At every show, each member of Bison looks the part. The females wear dresses and the males wear vests and suits. Ben likes to think that Bison looks like they “walked out of an earlier part of the century.” They believe that their fashion style is important. “The way you dress is also a part of the show,” said Annah Hardesty, who performs on the orchestra bells, drums and percussion, and backing vocals. She describes their style as “classic.”
Another unique aspect of Bison is their involvement with the community. The community efforts in their music video are easily explained: the band loves the community. Many of Bison’s shows have been for charity. Dan explained that when they started gaining popularity, they knew they wanted to help others through Bison. “[We thought,] We should leverage this for some greater cause. Why wouldn’t we?” Dan said. In November 2011, over 700 fans showed up at the NorVa in Norfolk, Virginia to hear the band play at a show benefitting the Foodbank. Using the local radio station 96X, they have been able to advertise local shows benefitting local causes. Dan explained that helping the community is a part of who they are as a band. “We’ll wave this banner and get people to follow us behind it,” he said.

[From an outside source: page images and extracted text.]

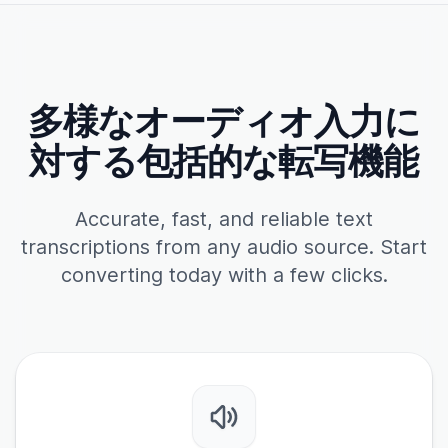
多様なオーディオ入力に
対する包括的な転写機能
Accurate, fast, and reliable text
transcriptions from any audio source. Start
converting today with a few clicks.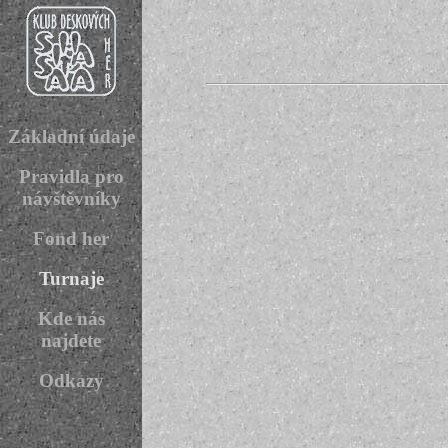
Základní údaje
Pravidla pro
návštěvníky
Fond her
Turnaje
Kde nás
najdete
Odkazy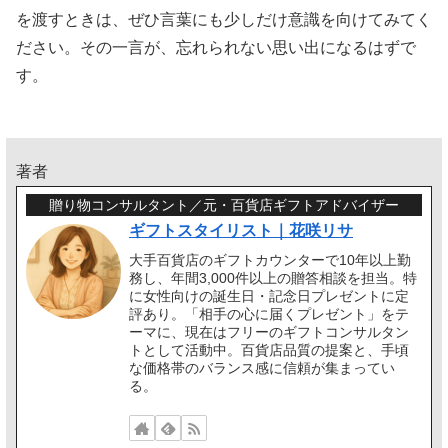
を渡すときは、ぜひ言葉にも少しだけ意識を向けてみてく
ださい。その一言が、忘れられない思い出になるはずで
す。
著者
贈り物コンサルタント／元・百貨店ギフトアドバイザー
ギフトスタイリスト｜花咲リサ
大手百貨店のギフトカウンターで10年以上勤
務し、年間3,000件以上の贈答相談を担当。特
に女性向けの誕生日・記念日プレゼントに定
評あり。「相手の心に届くプレゼント」をテ
ーマに、現在はフリーのギフトコンサルタン
トとして活動中。百貨店品質の提案と、手頃
な価格帯のバランス感に信頼が集まってい
る。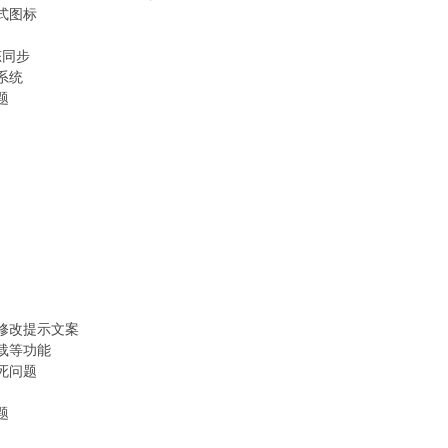
式图标
态同步
系统
题
修改提示文案
载等功能
死问题
题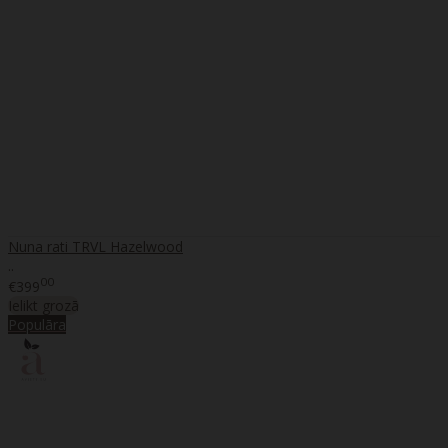
Nuna rati TRVL Hazelwood
..
00
€399
Ielikt grozā
Populāra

Some fans might be surprised to learn that a lot of the band is made up of family members. Dan is the father of Ben and Annah. Also, Andrew Benfante (reed organ, drums and percussion, melodica, and guitar) and Jay Benfante (drums and percussion and melodica) are brothers. Amos Housworth (cello) and Teresa Totheroh (violin) are family friends. The added family dynamic only helps the band blend better musically and personality-wise. “We are a very close family, and we live in a small house, so you can’t get away from each other,” Dan joked.
“Expand the world of Bison”
Now that Bison has completed their first music video, the band is looking ahead for what’s next. In April, they opened for the Avett Brothers in Virginia Beach. They also recently signed with Universal Records, who is “banking on our local popularity being replicated throughout the nation,” said Dan. Then, the band said they will begin to “expand the world of Bison” by re-recording their debut album “Quill” over the summer. In September, they plan to release an EP, which will include songs off of the album, and then in January 2013, they will complete the EP with a full-length album, consisting of some old songs and some new songs.
Hampton Roads has tasted Bison for a little more than a year now and they have fallen in love. Soon, the rest of the country will hear Bison’s music and see their music video for “Switzerland,” which Regent students and graduates toiled on during those cold and muddy March nights.